Future work will seek improvements of the proposed method in the following directions. Firstly, a larger annotated AO-SLO image dataset will benefit our RC-UPerNet model, as the model is highly data-driven. Having the model see more training samples, especially for regions that currently received weaker predictions, will enable it to better learn the features and produce more accurate predictions. Because photoreceptor features and distributions vary over different retinal eccentricities, encoding meta information (such as retinal eccentricity and imaging parameters) into the model can potentially also improve performance. Ideally, the model would learn to focus on specific features, such as photoreceptor sizes or how rods are distributed among cones, for each different scenario, hence producing identifications of higher quality. Finally, if the imaging system allows the simultaneous acquirement of images from other modalities (e.g. split detector or an OCT channel) along with each confocal image, these images could serve as additional inputs and provide information from different perspectives to the model. For example, images from a modality that emphasizes cones while depressing rods will help better capture the cones. Note that we can use the same UPerNet architecture for each additional input image and concatenate the "Fused Feature Maps" before feeding them into the final two blocks. Promising improvements along this direction have been shown in [17] and [20].

5. Conclusion

This work describes and evaluates RC-UPerNet, a novel neural network model for the identification of rod and cone photoreceptors from AO-SLO confocal images.

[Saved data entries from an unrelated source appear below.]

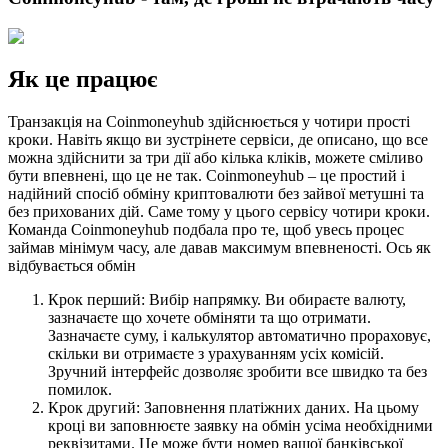
Як це працює
Транзакція на Coinmoneyhub здійснюється у чотири прості
кроки. Навіть якщо ви зустрінете сервіси, де описано, що все
можна здійснити за три дії або кілька кліків, можете сміливо
бути впевнені, що це не так. Coinmoneyhub – це простий і
надійний спосіб обміну криптовалюти без зайвої метушні та
без прихованих дій. Саме тому у цього сервісу чотири кроки.
Команда Coinmoneyhub подбала про те, щоб увесь процес
займав мінімум часу, але давав максимум впевненості. Ось як
відбувається обмін
Крок перший: Вибір напрямку. Ви обираєте валюту,
зазначаєте що хочете обміняти та що отримати.
Зазначаєте суму, і калькулятор автоматично прораховує,
скільки ви отримаєте з урахуванням усіх комісій.
Зручний інтерфейс дозволяє зробити все швидко та без
помилок.
Крок другий: Заповнення платіжних даних. На цьому
кроці ви заповнюєте заявку на обмін усіма необхідними
реквізитами. Це може бути номер вашої банківської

RC-UPerNet was trained and tested on images that covered a larger range of retinal eccentricities (0-30$^{\circ }$) than hitherto considered in prior work, and where the identification task was more challenging due to the variation in photoreceptor features. Our proposed RC-UPerNet model received overall Dice coefficients of 0.922 for cones and 0.870 for rods, surpassing other published automated methods by a noticeable margin. Further contributions of this work include the collection of a larger annotated dataset with encoded meta information, and the use of other imaging modalities.